What to do if you think you have an STI

Navin Khosla, pharmacist at Now Patient, spoke with about what to do if you think you have an STI.

Get tested

If you have more than one sexual partner, it is important to get tested on a regular basis. If you suspect you have an STI, make sure you visit your local sexual health clinic as soon as possible. The sooner you receive the results, the quicker treatment can begin.

Tell your sexual partners

While it inevitably won't be an easy conversation, if you think you have an STI you need to let your sexual partners know. And remember, there is nothing to be ashamed of. It’s important to get tested and treated as soon as possible.

Refrain from having sex

Until a test result gives you the all-clear, it’s essential you refrain from any sexual activity.
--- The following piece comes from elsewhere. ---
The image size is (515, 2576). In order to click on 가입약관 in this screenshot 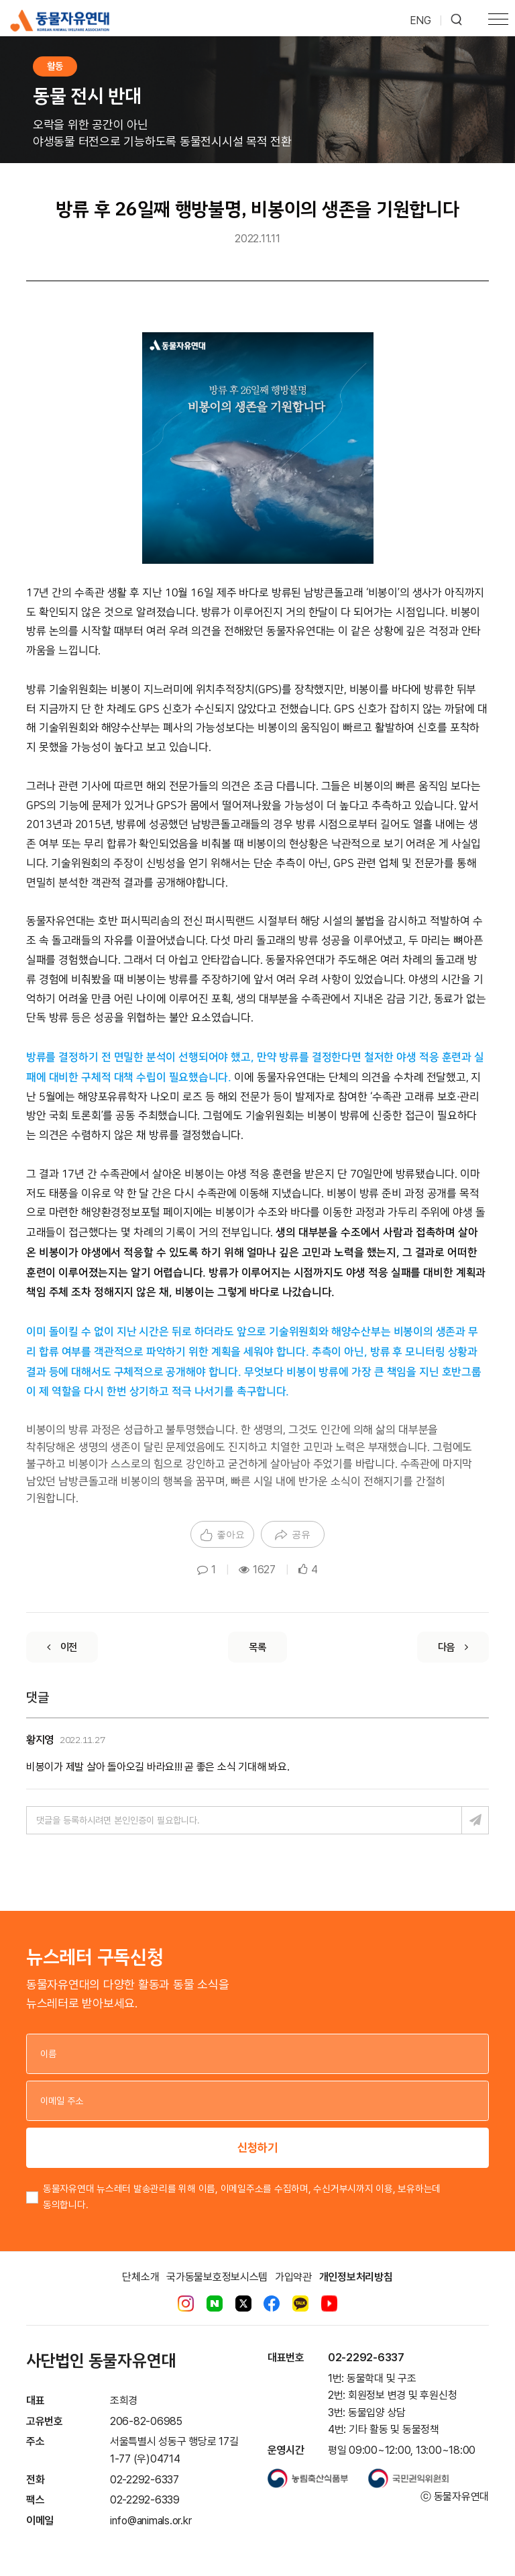, I will do `click(293, 2277)`.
Doing so will reduce the chances of someone else potentially catching the infection.

If you do end up having intercourse, make sure a condom is worn by yourself or your partner.

Take medication

If a test for gonorrhoea comes back positive, then a sexual health practitioner will likely be in touch to talk through the next steps and to advise you on any medication.

Get yourself re-tested

If you've finished the course of medication, there is a chance the infection could still be lingering, so it's essential to get tested again to make sure it has completely gone.